Rich source of calcium: yoghurt, spinach and hard cheese
2 – Vitamin D
This vitamin is essential for women who don’t spend much time outside. Sunlight helps the body produce vitamin D, but this is often not enough, especially in the winter. Vitamin D also gives powerful bones. This vitamin also strengthens the immune system and improves mood. According to a study in the Journal of Clinical Sleep, vitamin D also reduces greediness.
Rich source of vitamin D: salmon and mushrooms
3 – Coenzyme Q10 (CoQ10)
Essential for those who want to stay young for a long time, both from outside and inside. This coenzyme is an antioxidant produced by the body. The enzyme causes the growth of new cells and protects against damage caused by free radicals. Q10 works together with Vitamin E and gives the skin a nice shine, reduces migraine and is a good source of energy.

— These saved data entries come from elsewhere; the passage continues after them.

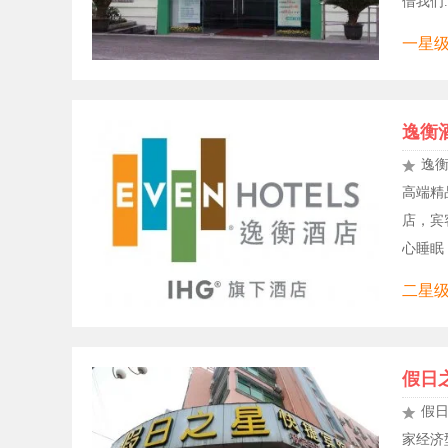
借我们..
一星级
逸衡
逸
高端精
店，宾
心睡眠，
二星级
假日
假
家经济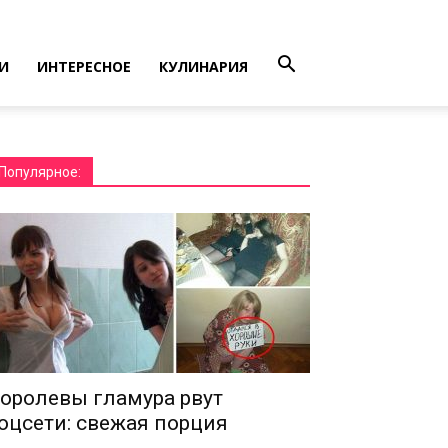
И
ИНТЕРЕСНОЕ
КУЛИНАРИЯ
Популярное:
оролевы гламура рвут
оцсети: свежая порция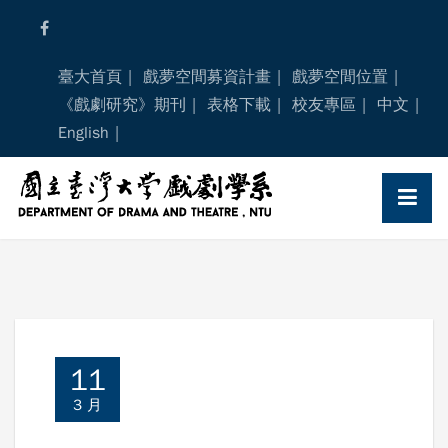
Skip
to
content
臺大首頁
戲夢空間募資計畫
戲夢空間位置
《戲劇研究》期刊
表格下載
校友專區
中文
English
11
3 月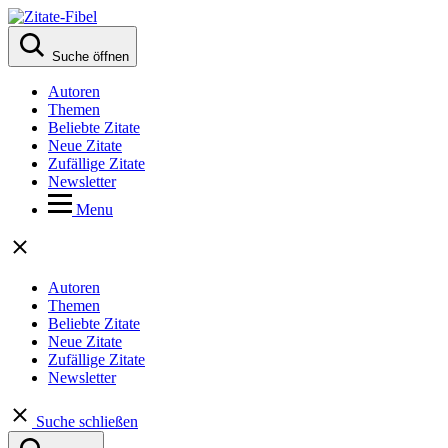
Suche öffnen
Autoren
Themen
Beliebte Zitate
Neue Zitate
Zufällige Zitate
Newsletter
Menu
Autoren
Themen
Beliebte Zitate
Neue Zitate
Zufällige Zitate
Newsletter
Suche schließen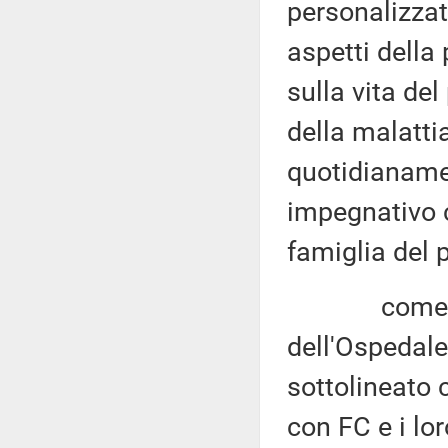
personalizzat
aspetti della
sulla vita del
della malatt
quotidianame
impegnativo c
famiglia del 
come si evi
dell'Ospedale
sottolineato c
con FC e i lor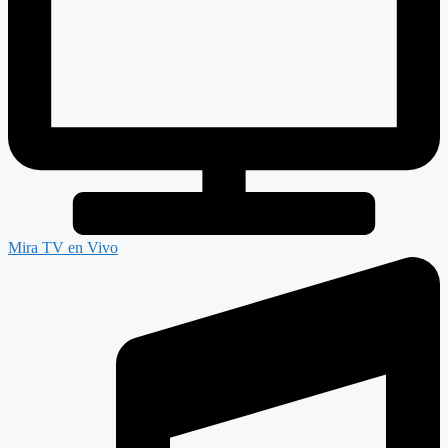
Mira TV en Vivo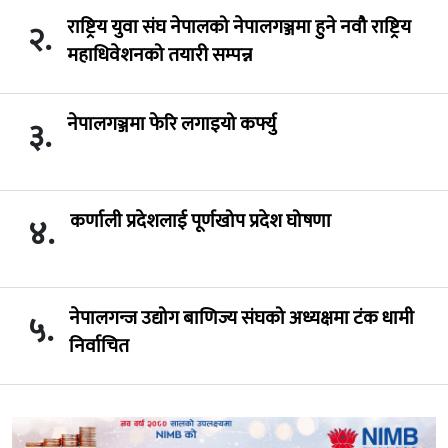
राष्ट्रिय युवा संघ नेपालको नेपालगञ्जमा हुने नवौ राष्ट्रिय
२.
महाधिवेशनको तयारी सम्पन्न
नेपालगञ्जमा फेरि लगाइयो कर्फ्यु
३.
कर्णाली प्रदेशलाई पूर्णखोप प्रदेश घोषणा
४.
नेपालगन्ज उद्योग बाणिज्य संघको अध्यक्षमा टंक धामी
५.
निर्वाचित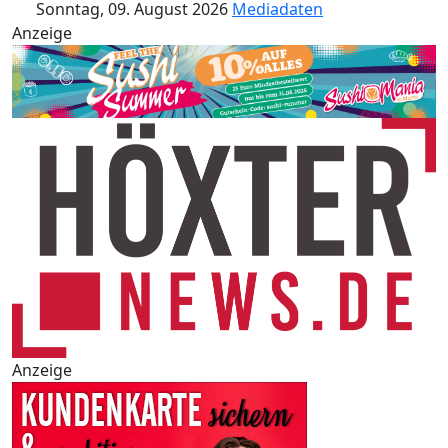
Sonntag, 09. August 2026
Mediadaten
Anzeige
Anzeige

Rich source of CoQ10: fatty fish, broccoli and cauliflower
4 – B vitamins
B Vitamins are the essential nutrient for vegetarian women who eat fewer carbohydrates. These nutrients (such as folic acid, B6 and B12) improve mood, protect nerves and blood cells, which guarantees healthy DNA. B vitamins also prevent memory disorders and extreme fatigue.
Rich source of B vitamins: cereals, milk, milk products, meat, eggs and fish.
5 – Iron
Iron is a nutrient for women who tired frequently. Iron transports oxygen to the blood, increases energy levels and reduces headaches and irritations. Iron deficiency occurs among 30% of the population, making it the most common deficit.
Rich source of iron: spinach, omelette, pumpkin seeds, and lentils.
6 – Probiotics
Probiotics are essential for women suffering from the fat belly, cramps and blockage. Probiotics is known for the beneficial bacteria. These microorganisms are known to support not only healthy digestion but also for good urinary tract health. Probiotics increase the resistance and thus reduces the severity of the cold and flu.
Rich source of probiotics: yogurt with microorganisms, kefir, and kimchiwawa powder.
7 – Omega 3 fatty acids
Omega 3 is essential for women with dry skin and hair, memory problem and poor eye sights. Omega-3 promotes good brain and body health, improves mood and has an anti-inflammatory effect. The body does not make this itself, so it is essential to get this through a supplement or diet. Regarding omega-6: one already gets more than enough through the diet.
Rich source of omega-3 fatty acids: linseed oil, tuna, spinach, brown rice, and banana.
8 – Magnesium
Magnesium is an essential nutrient for women suffering from stress and insomnia. It plays a vital role in more than 300 biochemical body processes. It improves bone quality, sleep and strengthens resistance. Magnesium also regulates blood sugar levels and reduces PMS complaints and mood.
Rich source of magnesium: halibut, spinach, brown rice and dark chocolate.